MDX Statement to Determine Customer Field Names

with Member [Measures].UniqueCustomerName as 'Customers.currentmember.uniqueName' 
member measures.[DisplayName] as 'Customers.currentmember.Name' 
SELECT {[Measures].[UniqueCustomerName], [Measures].[DisplayName]} on Columns, 
{Filter([Customers].[Name].members,
INSTR(Customers.currentmember.name, "Sally" > 0)} on rows FROM SALES 

This query relies on a few tips that we have seen previously and introduces an additional function from the VBA library. As in the previous examples, if we are going to be working with data from Analysis Services cubes, it's a good practice to return both the unique member name and the standard member name as calculated members along the measures dimension. In addition, this example relies on the INSTR() VBA function that returns a value greater than zero for cases where the supplied string exists within the string in question (in this case that would be the customer's name). At this point, we're also relying on a specific MDX query in order to populate the field collection.

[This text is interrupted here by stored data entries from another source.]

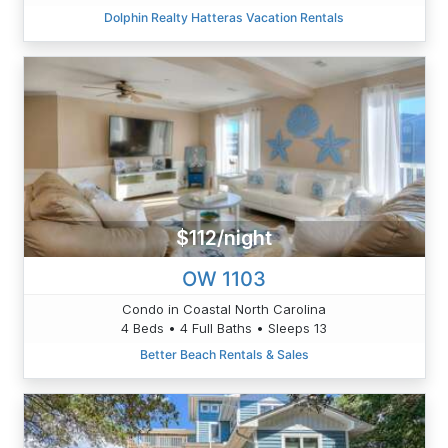
Dolphin Realty Hatteras Vacation Rentals
$112/night
OW 1103
Condo in Coastal North Carolina
4 Beds • 4 Full Baths • Sleeps 13
Better Beach Rentals & Sales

To finish the definition of the query string for this dataset, add a reference to the "pCustomerSearch" parameter and make the string an expression by adding the equals sign and enclosing the expression in double quotes. When finished the string should look like the following (Note: Remove the carriage returns in the expression or the designer will return an error.)

MDX Statement to Search Customers

="with Member [Measures].UniqueCustomerName as 'Customers.currentmember.uniqueName' 
member measures.[DisplayName] as 'Customers.currentmember.Name' SELECT 
{[Measures].[UniqueCustomerName], [Measures].[DisplayName]} on Columns, 
{Filter([Customers].[Name].members,INSTR(Customers.currentmember.name, 
""" & parameters!pCustomerSearch.Value & """) > 0)} on rows FROM SALES "
Tip   To add search capability to a large dimension use the INSTR() VBA function in one parameter to narrow the list of potential values for a second parameter.

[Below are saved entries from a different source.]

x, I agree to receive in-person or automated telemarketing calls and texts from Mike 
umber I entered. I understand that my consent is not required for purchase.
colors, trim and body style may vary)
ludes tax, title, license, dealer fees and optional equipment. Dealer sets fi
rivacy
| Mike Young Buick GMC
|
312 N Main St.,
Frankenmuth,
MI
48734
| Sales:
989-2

Adding Additional Interactivity to Reports

Adding parameters to reports is one way to add interactivity to reports. The next section of this whitepaper will address additional ways in which reports can be made more interactive.

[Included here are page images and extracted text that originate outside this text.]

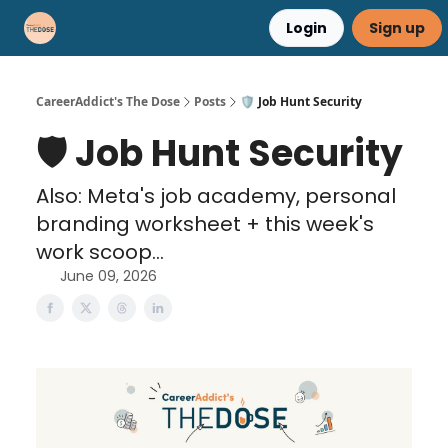
Login
Sign up
Career Advice
Résumé Help
CareerAddict's The Dose
Posts
🛡️ Job Hunt Security
🛡️ Job Hunt Security
Also: Meta's job academy, personal
branding worksheet + this week's
work scoop...
June 09, 2026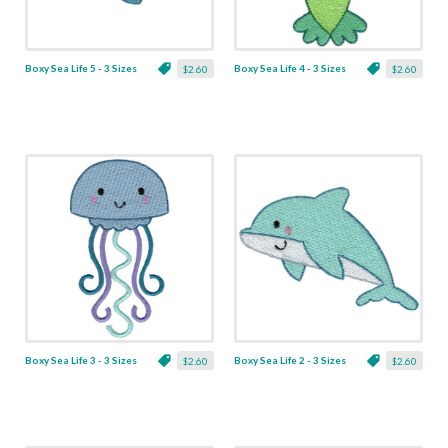
Boxy Sea Life 5 - 3 Sizes
Boxy Sea Life 4 - 3 Sizes
$2.60
$2.60
Boxy Sea Life 3 - 3 Sizes
Boxy Sea Life 2 - 3 Sizes
$2.60
$2.60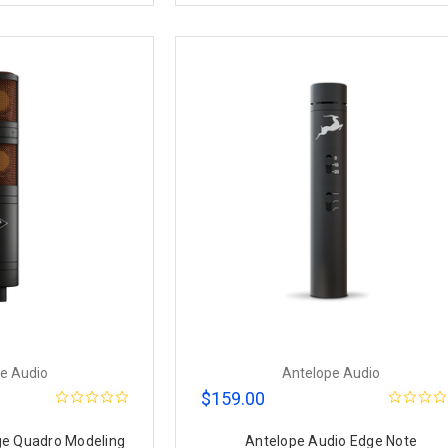
e Audio
Antelope Audio
$159.00
ge Quadro Modeling
Antelope Audio Edge Note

Building "Drill-Down" Reports against OLAP Data

Up until this point, all of the data contained within the example reports has belonged to only one level from each dimension. For example, if you ask the question, "What are unit sales by promotion media type?" even though the user might be given the option to select any available time period, the resulting dataset will only contain data from a single level of each dimension. The included level of the time dimension might change each time the report is executed, but for each report execution only one level of the time dimension will be referenced. What happens when you need to add interactivity to the report by allowing the users to "drill-down" on members in the table?

Adding "drill-down" capability to a report can be problematic. By definition, adding this capability means that some of the data in the report exists at one level of aggregation for a dimension, but that additional data can be contained in the report that exists at other levels of aggregation for the same dimension. For example, the following MDX query returns data from every level of the store dimension.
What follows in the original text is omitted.